In short there are doubts – not least in the mind of the teacher who urges K. not to mention the castle’s owner in front of his young pupils – about how positive a force the castle is. In spite of that, K. and several others are, as mentioned, anxious to find favour with it. So how is one to interpret it? Does it represent the source of divine grace, the means to K.’s salvation, as some critics have suggested, or rather, as others would have it, an obstacle to his spiritual striving?

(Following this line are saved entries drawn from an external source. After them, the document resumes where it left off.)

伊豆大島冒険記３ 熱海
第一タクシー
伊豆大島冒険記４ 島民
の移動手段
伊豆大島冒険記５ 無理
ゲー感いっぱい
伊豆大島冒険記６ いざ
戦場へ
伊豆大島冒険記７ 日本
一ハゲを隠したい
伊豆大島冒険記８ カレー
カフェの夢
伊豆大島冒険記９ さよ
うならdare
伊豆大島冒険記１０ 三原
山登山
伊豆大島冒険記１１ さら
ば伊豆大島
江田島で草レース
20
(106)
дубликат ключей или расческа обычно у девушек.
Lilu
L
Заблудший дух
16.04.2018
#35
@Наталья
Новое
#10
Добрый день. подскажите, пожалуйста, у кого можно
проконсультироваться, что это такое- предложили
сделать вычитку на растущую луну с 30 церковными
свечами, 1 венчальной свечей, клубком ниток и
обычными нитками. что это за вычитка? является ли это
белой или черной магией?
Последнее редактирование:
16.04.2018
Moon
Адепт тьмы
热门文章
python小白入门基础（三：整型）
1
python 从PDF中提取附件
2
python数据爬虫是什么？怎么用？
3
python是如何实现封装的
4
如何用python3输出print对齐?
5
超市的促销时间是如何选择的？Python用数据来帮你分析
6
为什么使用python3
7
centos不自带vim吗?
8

K. too is in many ways an obscure figure. Where has he come from? Does he indeed have a wife and child, as he suggests early on? What are his motives for acting as he does, especially towards his fiancée Frieda? Does he love her? Or does he see her, and indeed many others, merely as a means to an end, that of having his position validated by the authorities? If that is his goal, is it a reasonable one? (The German equivalent of ‘surveyor’ is ‘Vermesser’, a word which, as Erich Heller has pointed out, has echoes of the noun ‘Vermessenheit’ or ‘hubris’.)

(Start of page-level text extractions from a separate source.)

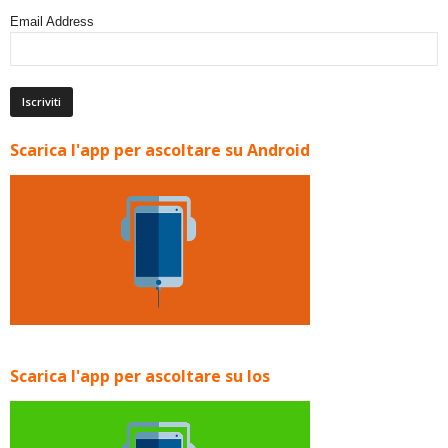
Email Address
Scarica l'app per ascoltare su Android
Scarica l'app per ascoltare su Ios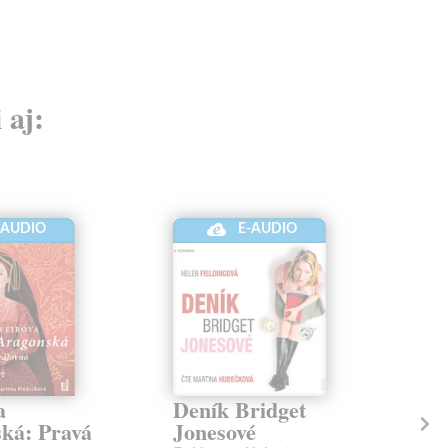
 aj:
-AUDIO
E-AUDIO
a
Deník Bridget
Dí
ká: Pravá
Jonesové
Jo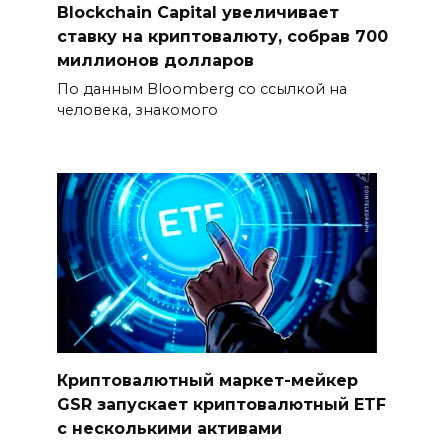
Blockchain Capital увеличивает
ставку на криптовалюту, собрав 700
миллионов долларов
По данным Bloomberg со ссылкой на
человека, знакомого
Криптовалютный маркет-мейкер
GSR запускает криптовалютный ETF
с несколькими активами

The ambiguities of the novel emerge all the more clearly because of Kafka’s style which is essentially straightforward (Kafka shunned the linguistic ostentation of fellow German writers in Prague), and allows the questions raised to emerge clearly. In translating the text I have very occasionally felt it desirable, bearing in mind the particular needs of someone listening to, rather than reading, the novel, to break up a sentence, replace a pronoun with a noun, make implied direct speech explicit or even, in one instance, to add a short (four word!) sentence as a ‘signpost’. Otherwise I have tried throughout to render the text as faithfully as possible. The Castle is a richly rewarding work; I hope this translation shows that.